5 Types of Horrible Bosses and How to Beat Them All

5 Types of Horrible Bosses and How to Beat Them All

When I left university I took a job immediately, I had been lucky as I had spent a year earning almost nothing as an intern so I was offered a role. On my first day I found that I had not been allocated a desk, there was no one to greet me so I was left for some hours ignored. I happened to snipe about this to another employee at the coffee machine two things happened. The first was that the person I had complained to was my new manager’s wife, and the second was, in his own words, ‘that he would come down on me like a ton of bricks if I crossed him…’

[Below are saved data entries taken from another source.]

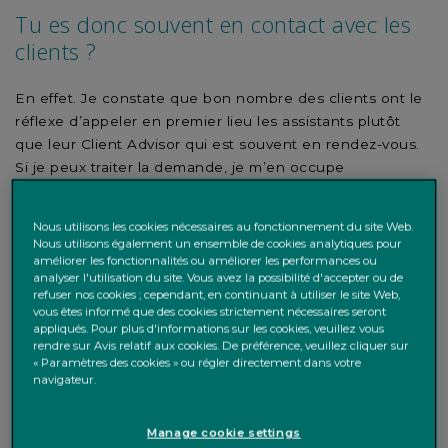
Tu es donc souvent en contact avec les
clients ?
En effet. Je constate que bon nombre des clients ont le
réflexe d’appeler en premier lieu les assistants plutôt
que leur Client Advisor qui est souvent en rendez-vous.
Si je peux traiter la demande, je m’en occupe
directement. Si elle est plus complexe ou qu’elle
nécessite les compétences d’une autre équipe je fais le
Nous utilisons les cookies nécessaires au fonctionnement du site Web.
lien en fixant, par exemple, un rendez-vous avec le Client
Nous utilisons également un ensemble de cookies analytiques pour
Advisor et le spécialiste ad hoc en gestion de patrimoine,
améliorer les fonctionnalités ou améliorer les performances ou
analyser l'utilisation du site. Vous avez la possibilité d'accepter ou de
conseil juridique, crédit,
art
, etc.
refuser nos cookies ; cependant, en continuant à utiliser le site Web,
vous êtes informé que des cookies strictement nécessaires seront
appliqués. Pour plus d'informations sur les cookies, veuillez vous
rendre sur Avis relatif aux cookies. De préférence, veuillez cliquer sur
« Paramètres des cookies » ou régler directement dans votre
Les Client Advisor Assistants
navigateur.
sont les couteaux suisses des
banquiers privés
Manage cookie settings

What a great start to a job! I had moved to a new city, and had been at work for less than a morning when I had my first run in with the first style of bad manager. I didn’t stay long enough to find out what Mr Agressive would do next. Bad managers are a major issue. Research from Approved Index shows that more than four in ten employees (42%) state that they have previously quit a job because of a bad manager.

The Dream Type Of Manager

My best manager was a total opposite. A man who had been the head of the UK tax system and was working his retirement running a company I was a very junior and green employee for. I made a stupid mistake, one which cost a lot of time and money and I felt I was going to be sacked without doubt.

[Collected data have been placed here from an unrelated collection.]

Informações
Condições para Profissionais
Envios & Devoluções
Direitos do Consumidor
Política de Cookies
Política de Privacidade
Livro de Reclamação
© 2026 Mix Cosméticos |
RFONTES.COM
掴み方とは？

I was nervous, beating myself up about what I had done, what would happen. At the end of the day I was called to his office, he had made me wait and I had spent that day talking to other employees, trying to understand where I had gone wrong. It had been a simple mistyped line of code which sent a massive print job out totally wrong. I learn how I should have done it and I fretted.

My boss asked me to step into his office, he asked me to sit down. “Do you know what you did?” I babbled, yes, I had been stupid, I had not double-checked or asked for advice when I was doing something I had not really understood. It was totally my fault. He paused. “Will you do that again?” Of course I told him I would not, I would always double check, ask for help and not try to be so clever when I was not!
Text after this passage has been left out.